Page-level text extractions
★ ★ ★
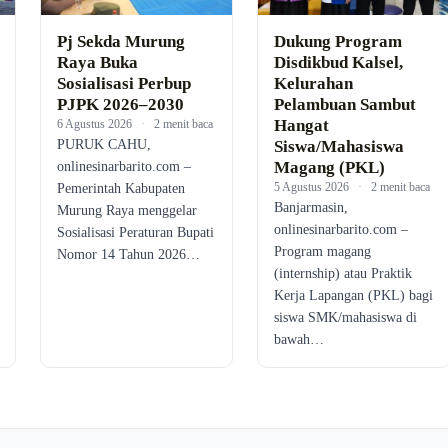
Pj Sekda Murung
Dukung Program
Raya Buka
Disdikbud Kalsel,
Sosialisasi Perbup
Kelurahan
PJPK 2026–2030
Pelambuan Sambut
Hangat
6 Agustus 2026
·
2 menit baca
PURUK CAHU,
Siswa/Mahasiswa
Magang (PKL)
onlinesinarbarito.com –
5 Agustus 2026
·
2 menit baca
Pemerintah Kabupaten
Banjarmasin,
Murung Raya menggelar
onlinesinarbarito.com –
Sosialisasi Peraturan Bupati
Program magang
Nomor 14 Tahun 2026…
(internship) atau Praktik
Kerja Lapangan (PKL) bagi
siswa SMK/mahasiswa di
bawah…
★ ★ ★
Retype exactly, please, only the lines of the entries that run from the one containing "6 Agustus 2026" to the last.

▶ [WRITTEN RESPONSE]:
6 Agustus 2026
·
2 menit baca
PURUK CAHU,
Siswa/Mahasiswa
Magang (PKL)
onlinesinarbarito.com –
5 Agustus 2026
·
2 menit baca
Pemerintah Kabupaten
Banjarmasin,
Murung Raya menggelar
onlinesinarbarito.com –
Sosialisasi Peraturan Bupati
Program magang
Nomor 14 Tahun 2026…
(internship) atau Praktik
Kerja Lapangan (PKL) bagi
siswa SMK/mahasiswa di
bawah…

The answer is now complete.